ソレイユとキールが声を漏らす。そして、なぜか嬉しげなアウロ。


 水中のガラスのモザイクというのもオツなもの。開口部にある段差より少しだけ高い通路に水が緩く打ち付ける。


「おお、順調」

城の水路を水が流れてゆく。ちょっと嬉しくって面白い。


 俺の塔、城の中庭、水道橋をクリアして街の広場へ。まだ何もないけど畑予定地にも。畑への分岐には、予定通り小さなモザイクを設置して水に栄養をプラス。こっちの水路には、すぐに苔が生えたり藻が生えたりするだろう。


「井戸の水を見せられた時も驚いたけれど、これは圧巻ね。本当に美しい街になるわ」

「今後の移住者の募集計画は少し変更だな」

うっとりした目で街を眺めるソレイユと、ちょっと驚いたようだけどすぐに平常に戻ったキール。


 そして街の様子よりもファラミアはモザイクにうっとりしてる?


「魔石は大きめを二個、小さめを二個セットしてある。小さいやつの効果が切れたら大きめをセットしてくれ。全部いっぺんに止まらないよう、効果に時差があったほうが安心だからな。魔石は火系じゃなければ大丈夫だけど、できれば水系で」


「承知いたしました。テオフに定期的に用意させて、私かキールが確認と設置を行います。二人とも困難な場合はソレイユに」

アウロが胸に手を置いて軽く頭を下げる。テオフは白い髪の魔石師だ。


「ん? 確認は鐘を鳴らすついででいいんじゃないのか?」

細い階段の上は時刻を知らせる鐘がある。


「ここに下手なやつを入れられるわけがないだろう。時の鐘は『精霊の枝』に作った」

「ここの鐘は特別な日に鳴らすことにしました」

キールとアウロが言う。いつのまにそんなことに。


「まあ、管理してくれるならいいけど」

井戸の浅いところは魔石から力を送る魔法陣があるだけで、十メートルほど潜らないと上に汲みあげる魔法陣は見えず、水を湧かす魔法陣のプレートは井戸の底。

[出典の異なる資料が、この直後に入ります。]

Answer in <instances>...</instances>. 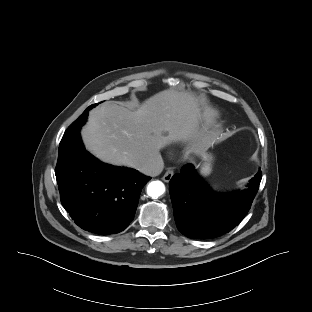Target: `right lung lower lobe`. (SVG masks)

 金銀に言われて魔石を入れる浅い穴は深い穴に変更されているため、一回入れると取り出すのは難しい。水が湧き出す井戸に、水流に逆らい潜って、埋め込まれた魔法陣プレートを取り出すのは困難だと思う。


 それでもやはり溢れる水の仕組みを知りたがる輩は多いのだろう。俺だってこんなのがあったら仕組みが見たい。


「ああ、そうだ。これ八方につけといてくれるか?」

「何でしょうか?」

アウロが適当に入れてきたズタ袋を受け取る。俺の担当はアウロになったんだろうか? 


 袋を開けて布に包まれたものを取り出し、開くアウロ。中身は光の精霊の寝床あかりだ。


「何だ? これもガラスか?」

「相変わらず綺麗な手仕事ね」

キールとソレイユがアウロの手の中を覗き込む。


「これは――」

話す前に小さな光の精霊が蛍のようにすーっと飛んできて、ガラスの丸いところに詰まる。飛んできて詰まる、詰まる。


 一人一部屋じゃないんだこれ。小さいといっぱい詰まるのか。


「そういうわけで、今昼間だから目立たないけど、明かりです」


「何がどうそういうわけなの!? これ精霊灯よね!?」

ソレイユが叫びながら卒倒しかけてるのをファラミアが支えている。